Leaderboard Banner

Mood-Altering Exercises to Battle The Blues

by Nicole Dorsey Straff

When you exercise, the brain releases feel-good chemicals that help you feel motivated, calm or energized. Try these specific activities the next time you feel anxious or down-in-the-dumps:
1. Stressed out or anxious 
High-energy exercise, such as boxing and martial arts, provide an effective release of negative emotions. “To keep stress hormone levels under control, any exercise that’s aerobic, upbeat and stimulates circulation is excellent,” says Stephanie Vitorino, group fitness manager for Equinox in Woodland Hills, CA. To reduce the stress hormone “cortisol,” include 30 minutes of non-competitive aerobic activity, including swimming and cycling.
2. Fatigued or sleepy 
A review of 12 studies on the connection between exercise and fatigue measured the amount of physical activity and how much fatigue the participants experienced.
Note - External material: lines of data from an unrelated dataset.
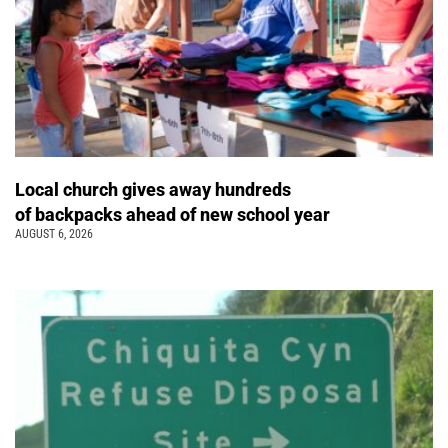
Local church gives away hundreds
of backpacks ahead of new school year
AUGUST 6, 2026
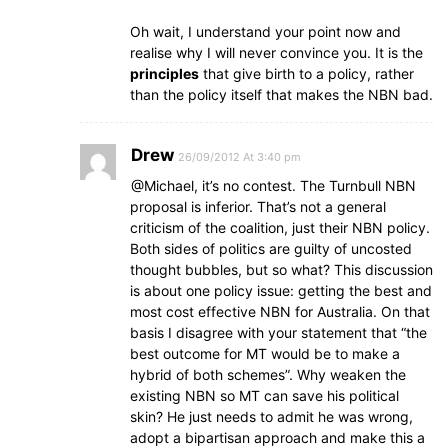
Oh wait, I understand your point now and
realise why I will never convince you. It is the
principles
that give birth to a policy, rather
than the policy itself that makes the NBN bad.
Drew
26/09/2012 At 3:40 pm
@Michael, it’s no contest. The Turnbull NBN
proposal is inferior. That’s not a general
criticism of the coalition, just their NBN policy.
Both sides of politics are guilty of uncosted
thought bubbles, but so what? This discussion
is about one policy issue: getting the best and
most cost effective NBN for Australia. On that
basis I disagree with your statement that “the
best outcome for MT would be to make a
hybrid of both schemes”. Why weaken the
existing NBN so MT can save his political
skin? He just needs to admit he was wrong,
adopt a bipartisan approach and make this a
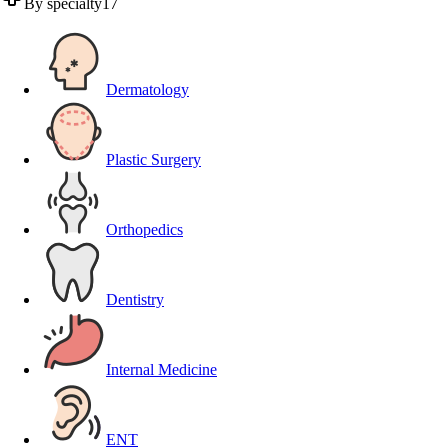
By specialty
17
Dermatology
Plastic Surgery
Orthopedics
Dentistry
Internal Medicine
ENT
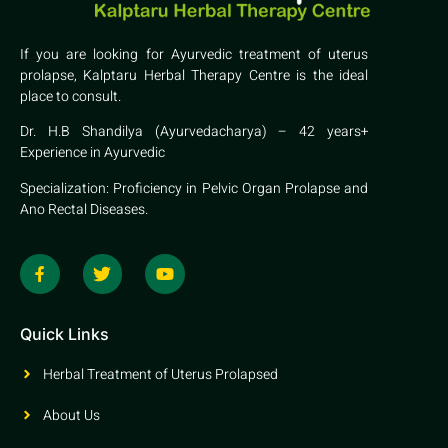
If you are looking for Ayurvedic treatment of uterus
prolapse, Kalptaru Herbal Therapy Centre is the ideal
place to consult.
Dr. H.B Shandilya (Ayurvedacharya) – 42 years+
Experience in Ayurvedic
Specialization: Proficiency in Pelvic Organ Prolapse and
Ano Rectal Diseases.
Quick Links
Herbal Treatment of Uterus Prolapsed
About Us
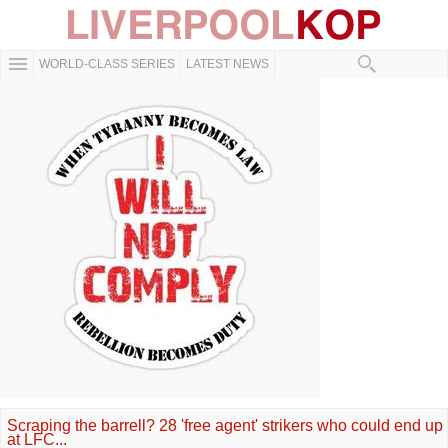
WORLD-CLASS SERIES
LATEST NEWS
Scraping the barrell? 28 'free agent' strikers who could end up
at LFC...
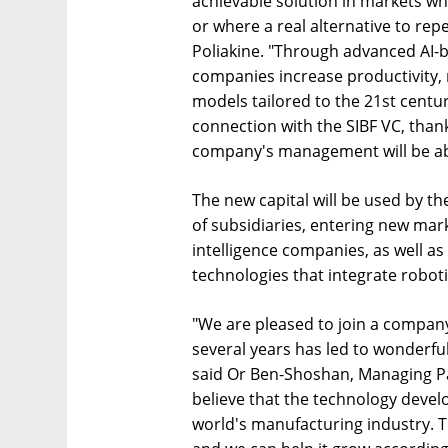
achievable solution in markets whe
or where a real alternative to repe
Poliakine. "Through advanced AI-b
companies increase productivity,
models tailored to the 21st centu
connection with the SIBF VC, thank 
company's management will be able
The new capital will be used by 
of subsidiaries, entering new marke
intelligence companies, as well a
technologies that integrate robotic
"We are pleased to join a company
several years has led to wonderful
said Or Ben-Shoshan, Managing Par
believe that the technology devel
world's manufacturing industry. 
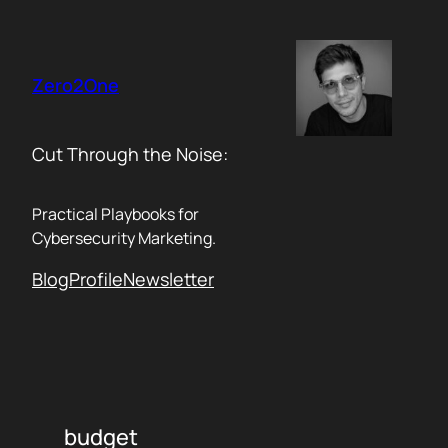
Skip
to
content
Zero2One
Cut Through the Noise:
Practical Playbooks for
Cybersecurity Marketing.
Blog
Profile
Newsletter
budget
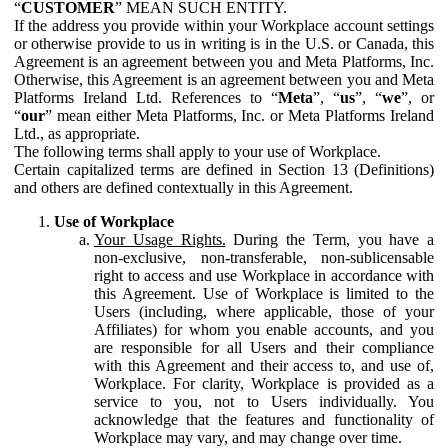
“
CUSTOMER
” MEAN SUCH ENTITY.
If the address you provide within your Workplace account settings
or otherwise provide to us in writing is in the U.S. or Canada, this
Agreement is an agreement between you and Meta Platforms, Inc.
Otherwise, this Agreement is an agreement between you and Meta
Platforms Ireland Ltd. References to “
Meta
”, “
us
”, “
we
”, or
“
our
” mean either Meta Platforms, Inc. or Meta Platforms Ireland
Ltd., as appropriate.
The following terms shall apply to your use of Workplace.
Certain capitalized terms are defined in Section 13 (Definitions)
and others are defined contextually in this Agreement.
Use of Workplace
Your Usage Rights.
During the Term, you have a
non-exclusive, non-transferable, non-sublicensable
right to access and use Workplace in accordance with
this Agreement. Use of Workplace is limited to the
Users (including, where applicable, those of your
Affiliates) for whom you enable accounts, and you
are responsible for all Users and their compliance
with this Agreement and their access to, and use of,
Workplace. For clarity, Workplace is provided as a
service to you, not to Users individually. You
acknowledge that the features and functionality of
Workplace may vary, and may change over time.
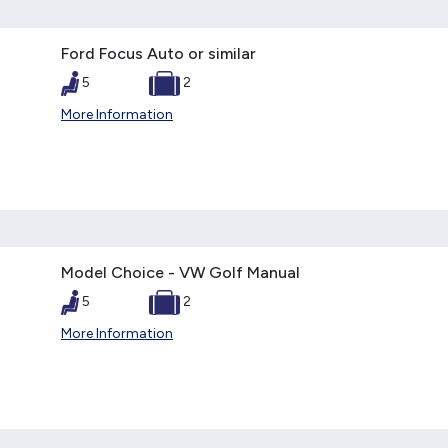
Ford Focus Auto or similar
5
2
More Information
Model Choice - VW Golf Manual
5
2
More Information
All found a direct link between reduced fatigue and active exercise. You don’t need to run a marathon to pump up stamina, says Vitorino. “Just 20 minutes of power walking or sun salutations will do wonders.”
3. Unfocused or ill-at-ease 
Exercise improves your ability to think more clearly. Dr. Phillip Tomporowski, an exercise scientist at the University of Georgia, narrowed down the optimal prescription to 20 to 30 minutes of aerobics such as power walking, running and biking. “A short bout of cardio is enough to unlock a mental block,” says Dr. Tomporowski.
4. Sad or lethargic 
“Working out with an empathetic buddy or heading outside for a sunny sail or bike ride can battle this slump,” says Vitorino. Just 30 minutes of steady exercise–from elliptical training and stair climbing to weight lifting and cross-country skiing–keeps stress off your joints, and smokes those calories.